单选题
American Firms

The annual review of American company board practices by Korn/Ferry, a firm of headhunters, is a useful indicator of the health of corporate governance. This year's review, published on November 12th, shows that the Sarbanes-Oxley Act, passed in 2002 to try to prevent a repeat of corporate collapses such as Enron's and WorldCom's, has had an impact on the boardroom—albeit at an average implementation cost that Korn/Ferry estimates at $5.1 m per firm.
Two years ago, only 41% of American firms said they regularly held meetings of directors without their chief executive present; this year the figure was 93%. But some things have been surprisingly unaffected by the backlash against corporate scandals. For example, despite a growing feeling that former chief executives should not sit on their company's board, the percentage of American firms where they do has actually edged up, from 23% in 2003 to 25% in 2004.
Also, disappointingly few firms have split the jobs of chairman and chief executive. Another survey of American boards published this week, by A.T. Kearney, a firm of consultants, found that in 2002 14% of the boards of S&P 500 firms had separated the roles, and a further 16% said they planned to do so. But by 2004 only 23% overall had taken the plunge. A survey earlier in the year by consultants at McKinsey found that 70% of American directors and investors supported the idea of splitting the jobs, which is standard practice in Europe.
Another disappointment is the slow progress in abolishing "staggered" boards—ones where only one-third of the directors are up for re-election each year, to three-year terms. Invented as a defence against takeover, such boards, according to a new Harvard Law School study by Lucian Bebchuk and Alma Cohen, are unambiguously "associated with an economically significant reduction in firm value".
Despite this, the percentage of S&P 500 firms with staggered boards has fallen only slightly—from 63% in 2001 to 60% in 2003, according to the Investor Responsibility Research Centre. And many of those firms that have been forced by shareholders to abolish the system are doing so only slowly. Merck, a pharmaceutical company in trouble over the possible side-effects of its arthritis drug Vioxx, is allowing its directors to run their full term before introducing a system in which they are all re-elected (or otherwise) annually. Other companies' staggered boards are entrenched in their corporate charters, which cannot be amended by a shareholders' vote. Anyone who expected the scandals of 2001 to bring about rapid change in the balance of power between managers and owners was, at best, naive.

单选题 The Sarbanes-Oxley Act is most probably about ______.
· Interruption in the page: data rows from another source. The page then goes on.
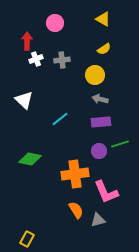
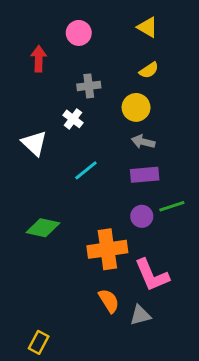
white cross: (36, 59) -> (73, 119), moved, turned -32

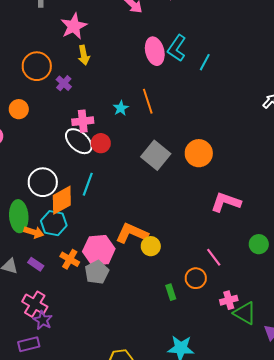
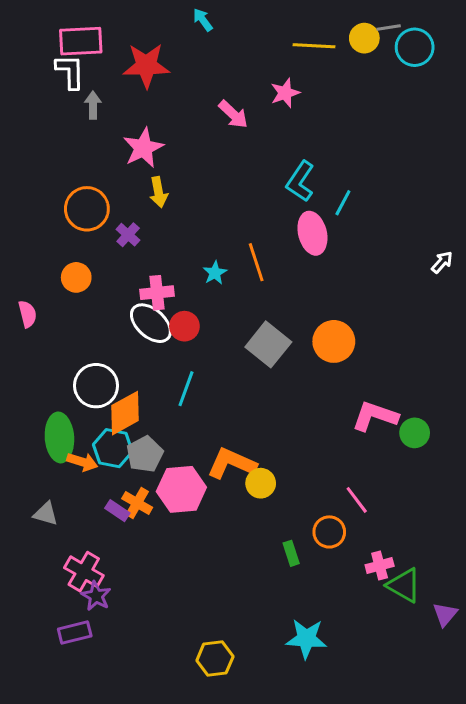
pink ellipse: (155, 51) -> (312, 233), moved
orange circle: (19, 109) -> (76, 277), moved
cyan line: (88, 184) -> (186, 389), moved
green circle: (259, 244) -> (415, 433), moved
purple rectangle: (36, 264) -> (117, 511), moved
gray pentagon: (97, 272) -> (145, 454), moved

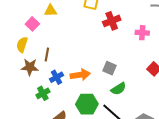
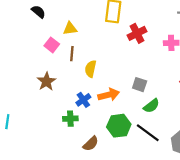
yellow semicircle: (22, 45) -> (91, 69), moved
brown line: (47, 54) -> (72, 54), moved
brown star: (30, 67) -> (46, 81), moved, turned -30
green cross: (43, 93) -> (70, 119), turned 32

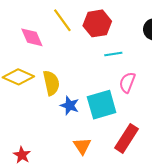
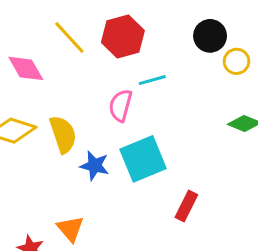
pink semicircle: (127, 82) -> (121, 105), moved
red rectangle: (126, 138) -> (186, 206), size x0.7
orange triangle: (82, 146) -> (70, 229), moved

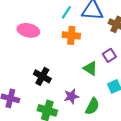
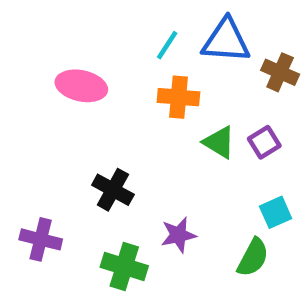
green triangle: (90, 68) -> (219, 142), moved
green semicircle: (92, 106) -> (253, 257), moved

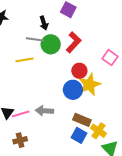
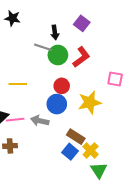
pink square: (110, 58) -> (115, 79), turned -35
yellow line: (25, 60) -> (18, 84), moved
red circle: (79, 71) -> (62, 86), moved
blue circle: (73, 90) -> (57, 104), moved

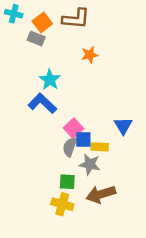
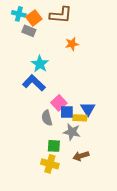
cyan cross: (14, 14) -> (19, 14), moved
blue triangle: (123, 126) -> (88, 109), moved
gray semicircle: (70, 147) -> (47, 118), moved, turned -35
brown arrow: (101, 194) -> (81, 156), size x0.7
A. corporate scandal B. corporate management
C. corporate cost D. corporate governance
【正确答案】 D
【答案解析】属推理判断题。根据第一段,the Sarbanes-Oxley Act的通过是为了防止再次出现类似安然公司或者世通公司垮掉的情况。而文章又提到在公司治理方面,该法案已经显现出了一定的影响力。可见,该法案是有关公司治理的法案。
单选题 The word "backlash" (Line 3, Paragraph 2) most probably means ______.
A. a violent force B. a strong impetus
C. a firm measure D. a strong negative reaction
【正确答案】 D
【答案解析】属猜词题。首先确定backlash与反对公司丑闻有关;其次,下文对backlash给了一个具体的例子,就是“越来越多的人认为前任总裁不应该继续留在董事会里”,显然这符合选项D中的“强烈的负面/消极反应”。
单选题 According to the text, separating the roles between chairman and chief executive is ______.
A. a common practice in American companies
B. what many European companies do
C. a must to keep the health of a company
D. not a popular idea among American entrepreneurs
【正确答案】 B
【答案解析】属事实细节题。根据文章第三段最后一句,将董事长和总裁的职务区分开来是“欧洲的行业惯例”。
单选题 We learn from the text that a "staggered" board ______.
A. is adverse to the increment of firm value
B. gives its board members too much power
C. has been abolished by most American companies
D. can be voted down by shareholders
【正确答案】 A
【答案解析】属事实细节题。根据文章第四段的一份最新哈佛商学院研究,staggered board是为了防止公司权力被夺取而发明的,但它显然“和公司价值的显著下降有关”。可见这种交错董事任期的董事会不利于公司价值的增长。
单选题 Toward the board practice of American companies, the writer's attitude can be said to be ______.
A. biased B. pessimistic C. objective D. critical
【正确答案】 D
【答案解析】属推理判断题。本文指出虽然出台了防止公司丑闻的法案,但美国公司的董事会变化依然缓慢。继而分析了几种令人失望的情况。在文章最末作者指出,人们不应该天真地相信2001年的丑闻会迅速改变职业经理人和公司所有人之间的权力平衡。可见作者对美国公司的董事会持批评的态度。